Conducting Repeated Measures Analysis of Variance

• Since the procedure for checking sphericity entails complete specification of the variables needed to conduct the repeated measures procedure, no additional steps are needed. The output produced when checking sphericity includes the information needed to check for significant differences across measures of the dependent variable.

• If Mauchley’s test is not significant , the F statistic (or p value) needed to assess significance will be found in the table labeled sphericity assumed. If Mauchley’s test significant, the F statistic needs to be compared to a new critical value based on adjusted numerator and denominator degrees of freedom.

### Parametric tests for differences - One way analysis of variance

To examine whether or not there is a statistically significant difference in means on some dependent variable (continuous) as a function of some independent variable (categorical) you can use the One way analysis of variance procedure when you have two or more levels (unrelated) of the independent variable.

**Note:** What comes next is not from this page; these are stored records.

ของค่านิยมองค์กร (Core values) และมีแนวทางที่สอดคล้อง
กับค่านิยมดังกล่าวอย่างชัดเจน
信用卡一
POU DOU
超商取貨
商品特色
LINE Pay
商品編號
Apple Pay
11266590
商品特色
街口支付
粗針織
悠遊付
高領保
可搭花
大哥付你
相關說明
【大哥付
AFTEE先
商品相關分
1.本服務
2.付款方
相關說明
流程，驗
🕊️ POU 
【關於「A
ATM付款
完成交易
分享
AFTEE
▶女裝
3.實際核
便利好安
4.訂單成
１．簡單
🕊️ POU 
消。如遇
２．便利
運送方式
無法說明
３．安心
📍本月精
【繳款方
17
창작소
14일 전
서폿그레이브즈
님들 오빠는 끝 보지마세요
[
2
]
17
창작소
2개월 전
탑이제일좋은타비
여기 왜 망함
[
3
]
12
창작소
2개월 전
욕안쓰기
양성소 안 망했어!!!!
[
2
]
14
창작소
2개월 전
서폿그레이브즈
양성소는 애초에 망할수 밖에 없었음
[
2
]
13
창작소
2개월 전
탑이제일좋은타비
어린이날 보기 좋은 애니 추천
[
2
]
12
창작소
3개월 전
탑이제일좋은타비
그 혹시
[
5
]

A One way analysis of variance is a statistical procedure for testing H0: mean1 = mean2 = mean3 .... when the two or more levels of the independent variable are not related.

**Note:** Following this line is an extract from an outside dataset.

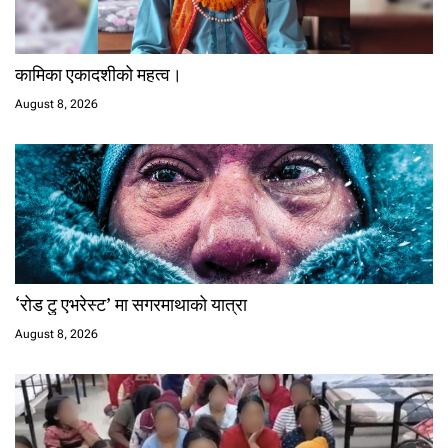
कामिका एकादशीको महत्व।
August 8, 2026
‘रोड टु एभरेस्ट’ मा सगरमाथाको यात्रा
August 8, 2026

#### Assumptions of the one way ANOVA procedure:

• Homogeneity of variance - is the variability of the dependent variable in the population similar for each level of the independent variable? You examine this assumption by comparing the standard deviations for the groups in your sample. If they are similar (larger divided by smaller <2) you have met this assumption.

• Normality - is the distribution of scores for the dependent variable in the population normal for each level of the independent variable? You check this assumption by examining histograms for each group. The dependent variable should be normally distributed for each group in your sample.

• Sample randomly selected. Examine whether or not you have met this assumption by scrutinize sampling procedure

• Dependent variable at least interval scaled. Examine whether or not you have met this assumption by checking to see that the dependent variable meets the definition of an interval scaled variable.

If assumptions met you can proceed and conduct an independent t-test. If distributional assumptions not met you should conduct a non-parametric test (Kruskal Wallis).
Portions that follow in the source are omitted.